Scott Wunn speaks to National Finalists at the 2019 National Tournament. Photo Credit: NSDA

On Tuesday September 29, 2020, the first presidential debate of the 2020 election was held in Cleveland Ohio. Presidential debates typically include significant discussions of ideas and previews of policy, they have set rules and codes of conduct, and they can sometimes be so civil and stiff they feel a bit dull. This year’s first presidential debate was not typical. This first presidential debate was hectic and chaotic. According to the Washington Post, Biden interrupted 22 times and Trump 71 times. Amidst the insults, side-eye, and exasperated sighs from the moderator, it became clear that an expert was needed, someone who spends hours learning the ins and outs of how we should debate and why debating is such an important process for both our own personal understanding and for our democracy: high school debaters.

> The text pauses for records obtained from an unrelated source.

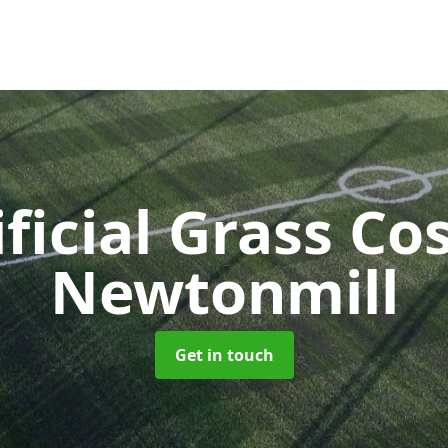
ificial Grass Co
Newtonmill
Get in touch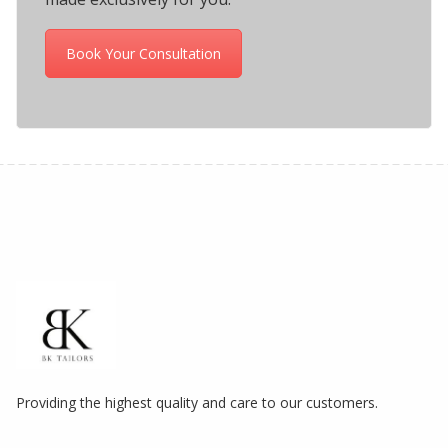
Book Your Consultation
Providing the highest quality and care to our customers.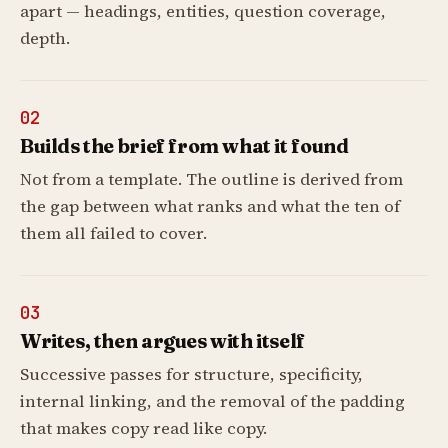
apart — headings, entities, question coverage,
depth.
02
Builds the brief from what it found
Not from a template. The outline is derived from
the gap between what ranks and what the ten of
them all failed to cover.
03
Writes, then argues with itself
Successive passes for structure, specificity,
internal linking, and the removal of the padding
that makes copy read like copy.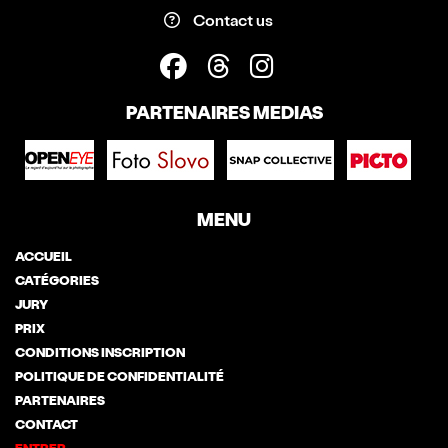
Contact us
PARTENAIRES MEDIAS
MENU
ACCUEIL
CATÉGORIES
JURY
PRIX
CONDITIONS INSCRIPTION
POLITIQUE DE CONFIDENTIALITÉ
PARTENAIRES
CONTACT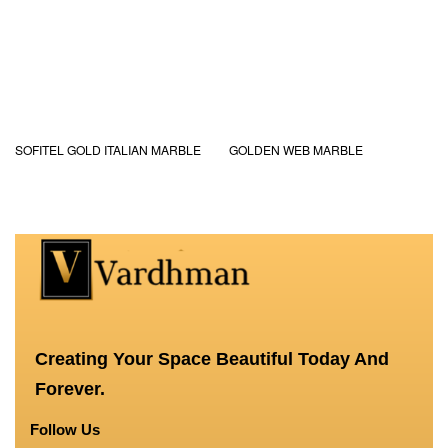
SOFITEL GOLD ITALIAN MARBLE
GOLDEN WEB MARBLE
Creating Your Space Beautiful Today And
Forever.
Follow Us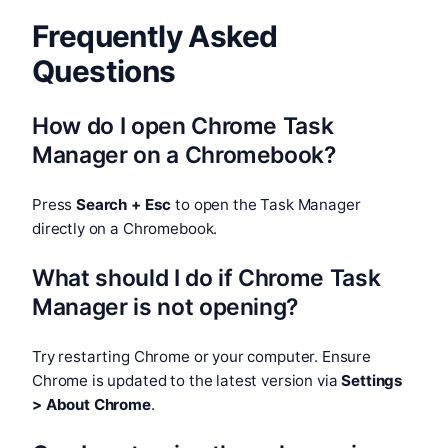
Frequently Asked
Questions
How do I open Chrome Task
Manager on a Chromebook?
Press
Search + Esc
to open the Task Manager
directly on a Chromebook.
What should I do if Chrome Task
Manager is not opening?
Try restarting Chrome or your computer. Ensure
Chrome is updated to the latest version via
Settings
> About Chrome
.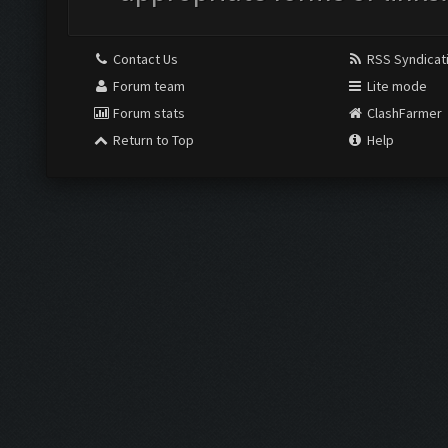
Contact Us
RSS Syndicat
Forum team
Lite mode
Forum stats
ClashFarmer
Return to Top
Help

The Hickman Debate Team participates at local, state and national levels of Speech and Debate through the National Speech and Debate Association. A few senior members of the Hickman Debate Team offered insight and opinion into the structure of debate and what went wrong in this first presidential debate. Current debaters Eyra Mellam (senior), Isaac Steipleman (senior), and Ben Cohen (senior), as well as former debater Justin Eddy (senior), discussed typical rules of debate. We also had the pleasure of speaking with the Executive Director of the National Speech and Debate Association and National Speech and Debate Tournament Director: Scott Wunn.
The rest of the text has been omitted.